> _Entries supplied_:
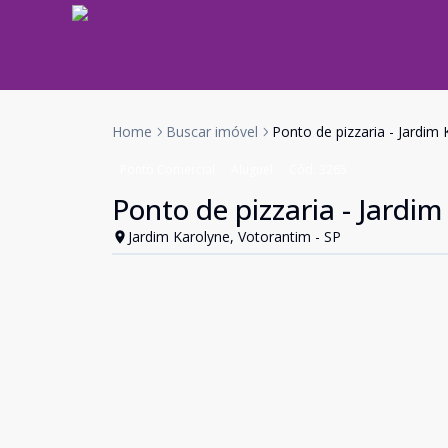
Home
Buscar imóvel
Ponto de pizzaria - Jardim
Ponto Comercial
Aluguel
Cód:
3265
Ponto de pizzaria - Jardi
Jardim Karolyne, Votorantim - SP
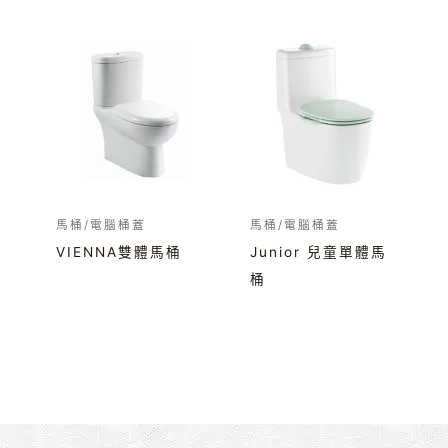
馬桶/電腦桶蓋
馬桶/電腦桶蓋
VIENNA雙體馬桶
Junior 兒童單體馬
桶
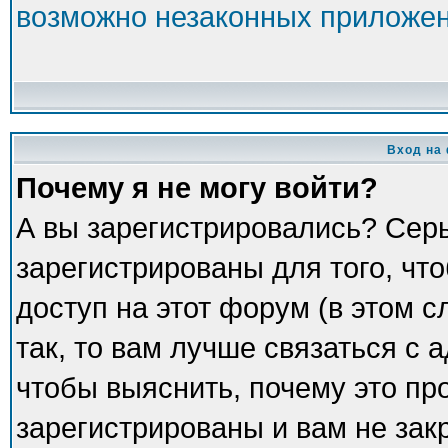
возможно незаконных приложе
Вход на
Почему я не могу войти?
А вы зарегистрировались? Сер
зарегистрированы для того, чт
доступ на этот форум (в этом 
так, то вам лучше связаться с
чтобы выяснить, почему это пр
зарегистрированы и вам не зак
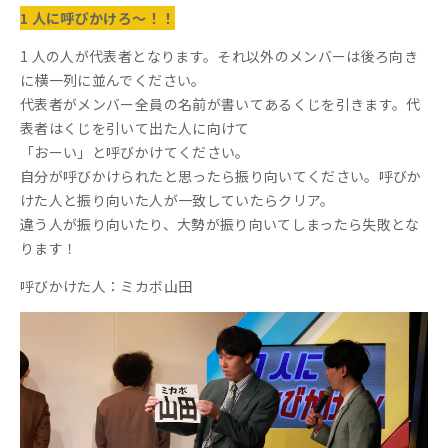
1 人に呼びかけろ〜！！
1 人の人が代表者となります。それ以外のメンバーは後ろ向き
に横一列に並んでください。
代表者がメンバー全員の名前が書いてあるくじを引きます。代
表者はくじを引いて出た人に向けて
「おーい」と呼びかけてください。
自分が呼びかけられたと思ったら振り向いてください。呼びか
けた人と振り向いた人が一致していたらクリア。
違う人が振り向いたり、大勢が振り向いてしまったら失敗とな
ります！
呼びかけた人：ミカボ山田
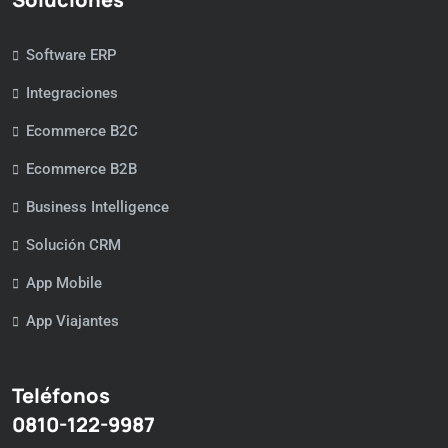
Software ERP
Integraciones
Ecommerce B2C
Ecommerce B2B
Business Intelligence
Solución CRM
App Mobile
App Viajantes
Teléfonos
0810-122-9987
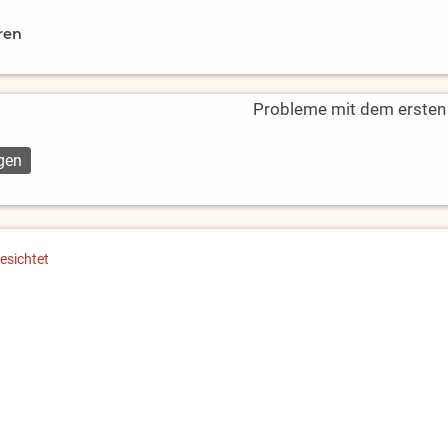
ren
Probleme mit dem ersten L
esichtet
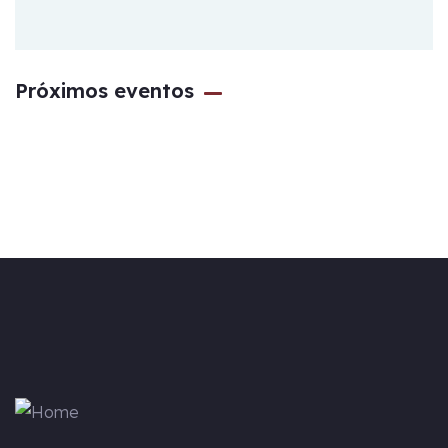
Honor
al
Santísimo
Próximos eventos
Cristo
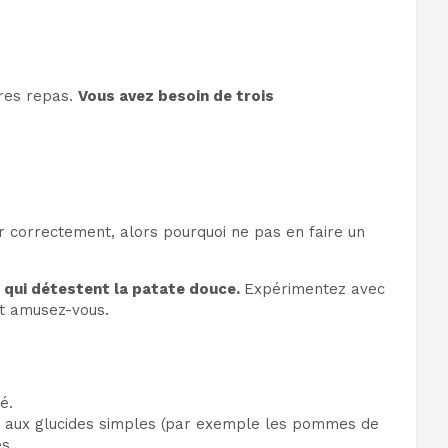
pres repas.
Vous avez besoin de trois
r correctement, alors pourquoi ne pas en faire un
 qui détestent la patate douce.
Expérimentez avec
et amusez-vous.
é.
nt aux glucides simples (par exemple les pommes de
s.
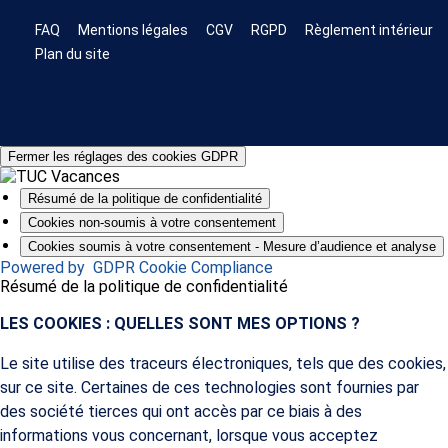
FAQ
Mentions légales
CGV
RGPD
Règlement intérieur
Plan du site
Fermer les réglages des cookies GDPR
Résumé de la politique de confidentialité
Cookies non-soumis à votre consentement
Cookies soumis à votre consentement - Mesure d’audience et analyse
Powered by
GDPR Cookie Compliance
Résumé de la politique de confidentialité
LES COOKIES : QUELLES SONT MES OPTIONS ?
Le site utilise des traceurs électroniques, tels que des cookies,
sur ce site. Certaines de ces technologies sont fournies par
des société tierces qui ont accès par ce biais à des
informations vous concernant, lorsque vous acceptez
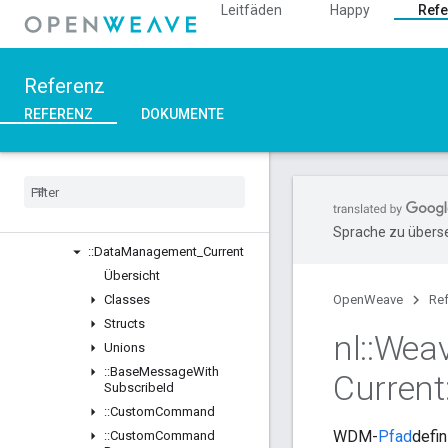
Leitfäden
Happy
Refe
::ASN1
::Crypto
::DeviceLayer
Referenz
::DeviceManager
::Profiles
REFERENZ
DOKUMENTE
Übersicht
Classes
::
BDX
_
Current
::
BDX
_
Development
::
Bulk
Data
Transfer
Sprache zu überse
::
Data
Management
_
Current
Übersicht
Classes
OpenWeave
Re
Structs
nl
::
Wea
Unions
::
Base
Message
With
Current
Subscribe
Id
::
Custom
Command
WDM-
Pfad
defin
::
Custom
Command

> _Exercise aim_:
When you copy the records above, keep every word exact and drop the pictures.

> _Response to the exercise_:
Home
Buscar imóvel
Ponto de pizzaria - Jardim
Ponto Comercial
Aluguel
Cód:
3265
Ponto de pizzaria - Jardi
Jardim Karolyne, Votorantim - SP
馬桶/電腦桶蓋
馬桶/電腦桶蓋
VIENNA雙體馬桶
Junior 兒童單體馬
桶
возможно незаконных приложе
Вход на
Почему я не могу войти?
А вы зарегистрировались? Сер
зарегистрированы для того, чт
доступ на этот форум (в этом 
так, то вам лучше связаться с
чтобы выяснить, почему это пр
зарегистрированы и вам не зак
1 人に呼びかけろ〜！！
1 人の人が代表者となります。それ以外のメンバーは後ろ向き
に横一列に並んでください。
代表者がメンバー全員の名前が書いてあるくじを引きます。代
表者はくじを引いて出た人に向けて
「おーい」と呼びかけてください。
自分が呼びかけられたと思ったら振り向いてください。呼びか
けた人と振り向いた人が一致していたらクリア。
違う人が振り向いたり、大勢が振り向いてしまったら失敗とな
ります！
呼びかけた人：ミカボ山田
Software ERP
Integraciones
Ecommerce B2C
Ecommerce B2B
Business Intelligence
Solución CRM
App Mobile
App Viajantes
Teléfonos
0810-122-9987
ren
Probleme mit dem ersten L
esichtet
Honor
al
Santísimo
Próximos eventos
Cristo
pres repas.
Vous avez besoin de trois
r correctement, alors pourquoi ne pas en faire un
 qui détestent la patate douce.
Expérimentez avec
et amusez-vous.
é.
nt aux glucides simples (par exemple les pommes de
s.
FAQ
Mentions légales
CGV
RGPD
Règlement intérieur
Plan du site
Fermer les réglages des cookies GDPR
Résumé de la politique de confidentialité
Cookies non-soumis à votre consentement
Cookies soumis à votre consentement - Mesure d’audience et analyse
Powered by
GDPR Cookie Compliance
Résumé de la politique de confidentialité
LES COOKIES : QUELLES SONT MES OPTIONS ?
Le site utilise des traceurs électroniques, tels que des cookies,
sur ce site. Certaines de ces technologies sont fournies par
des société tierces qui ont accès par ce biais à des
informations vous concernant, lorsque vous acceptez
Leitfäden
Happy
Refe
::ASN1
::Crypto
::DeviceLayer
Referenz
::DeviceManager
::Profiles
REFERENZ
DOKUMENTE
Übersicht
Classes
::
BDX
_
Current
::
BDX
_
Development
::
Bulk
Data
Transfer
Sprache zu überse
::
Data
Management
_
Current
Übersicht
Classes
OpenWeave
Re
Structs
nl
::
Wea
Unions
::
Base
Message
With
Current
Subscribe
Id
::
Custom
Command
WDM-
Pfad
defin
::
Custom
Command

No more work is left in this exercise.